“We know from previous studies that nanotubes are very stiff in the axial direction, but little is known about their radial elasticity,” said Elisa Riedo of Georgia Tech, “mainly because when you’re working with tubes that small, it’s difficult to poke them without pushing them beyond the point at which they will be irremediably damaged.”

Riedo and colleagues used an atomic-force microscope (AFM) to perform modulated nano-indentation on the nanotubes. The AFM incorporated silicon nitride cantilevers with an average tip radius of 35 nm.

The team tested tubes with diameters of 0.2 - 12 nm. The nanotubes, which had a constant ratio of external:internal radius of 2.2, were grown by chemical vapour deposition using acetylene as a carbon feedstock. It’s likely that the tubes of smallest diameter were actually single-walled.

Nanotubes with a diameter of 2 nm had a radial stiffness of almost 600 GPa. But the radial stiffness for larger diameter nanotubes was much lower, decreasing to around 30 GPa for tubes with diameters of more than 4 nm. This value is similar to the Young’s modulus for graphite along its c axis, which is 36 GPa.
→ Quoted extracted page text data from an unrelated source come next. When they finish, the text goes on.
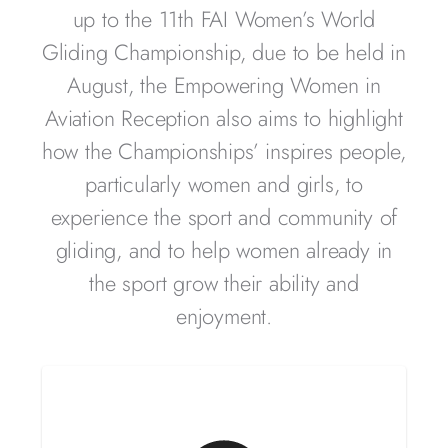
up to the 11th FAI Women’s World
Gliding Championship, due to be held in
August, t
he Empowering Women in
Aviation Reception also aims to highlight
how the Championships’ inspires people,
particularly women and girls, to
experience the sport and community of
gliding, and to help women already in
the sport grow their ability and
enjoyment.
“We started with single-walled nanotubes and then measured tubes with an increasing number of layers, keeping the external radius twice as large as the internal radius,” said Riedo. “Our experiments show that for nanotubes with small internal radii, increasing the radii makes them softer. This means that for these tubes, the radial rigidity is controlled by the magnitude of the internal radius, whereas the number of layers plays a minor role.”

The researchers believe that knowing the radial stiffness of nanotubes is important for their application in nano-electromechanical and nano-electronic systems. For example, radial deformation of the nanotubes may affect their electrical properties.

The researchers reported their work in Physical Review Letters.